Apple blames slower growth in Europe largely on the iPhone. Compare that with the prior year, when Apple trumpeted that carrier expansion of the iPhone was a driving force behind Europe's results:
"The increase in net sales during 2011 was attributable primarily to the continued year-over-year increase in iPhone revenue from carrier expansion and strong demand for iPhone 4."
Europe pushing back
With Apple having pushed out most of its European expansion last year, the counteracting force of carriers in weaker economies like Spain that are pushing back against subsidies could be a factor in the company's slowing iPhone growth in the region. The most notable example was Telefonica (NYSE:TEF), which balked at phone subsidies in March of this year. The result is that wireless customers must pay the full $600-plus charge for an iPhone, though it's now charged as installment payments to customers' usual wireless bill.
Apple's Europe disclosure brings up a very important point to analyzing the company. Impressive iPhone growth rates have been aided in prior years not just by an increased demand among consumers to buy iPhones, but also by the fact that expansion in the number of carriers selling the iPhone each year increased the addressable market for the phone itself. How much "growth fuel" is left for Apple from striking new partnerships abroad?
What expansion remains?
On the expansion front, a look at North America shows Apple having signed agreements with remaining opportunities such as Sprint Nextel (NYSE:S) and smaller prepaid carriers such as Leap Wireless, which limits its additional revenue-generating opportunities from expansion in the United States. The notable glaring omission is T-Mobile, which is the fourth largest U.S. carrier but still has more than 30 million subscribers and would add another 9 million if its purchase of MetroPCS closes.

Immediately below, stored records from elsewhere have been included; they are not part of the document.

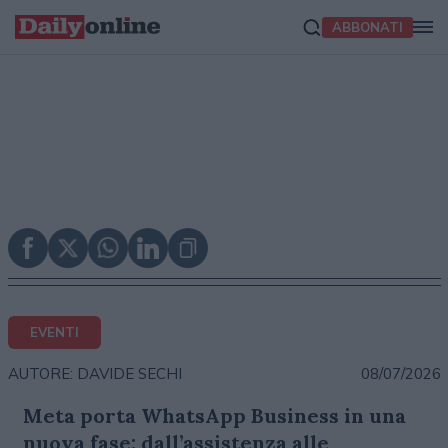
ABBONATI
EVENTI
08/07/2026
AUTORE: DAVIDE SECHI
Meta porta WhatsApp Business in una
nuova fase: dall’assistenza alle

The geographic region with the most potential for expansion remains Asia-Pacific. Most of the attention here rightfully goes to China Mobile (NYSE:CHU). The carrier closed last year with 650 million subscribers and has a large army of users who already use the iPhone, even though it's not officially sold through the carrier. As of March, China Mobile reported 15 million iPhones on its network.
In Japan, the nation's largest carrier carrier, NTT DoCoMo, which has more than 60 million subscribers, also doesn't offer the iPhone. That's a pretty mighty opportunity in a very developed market. In less developed areas, markets such as India present almost pure upside to Apple. Though with Apple still lacking a retail presence in the country -- in part because of Indian law -- investors shouldn't expect that market to be a repeat of Apple's China success.
250 carriers down, but some big fish left
Will Apple's share be as high on carriers where it gets a late entry? Probably not. Not only have subscribers already bought Android phones and acquainted themselves with its interface and bought apps and media, but customers who really wanted the iPhone have had years to switch to alternative carriers offering the phone. The obvious example would be in America, where iPhone activations as a percentage of smartphones are much higher on AT&T (NYSE:T) compared with Verizon (NYSE: VZ). AT&T famously had years of exclusivity with the iPhone in America.
The bottom line on expansion as a driver of growth is that it's slowing down, especially in more developed areas, with a particularly glaring omission being Japan's NTT DoCoMo. However, especially in the Asia-Pacific market, opportunities remain. The big fish is still China, where 15% of Apple's revenue came from last quarter. Its stunning to think that number included little contribution from the country's largest carrier.
The iPhone is now on "over 250 carriers" That's a pretty high number, but still leaves out some notable major providers. If anything, with opportunities tilting toward Asia, it shows how that geography will stay the center of Apple's growth in the years to come.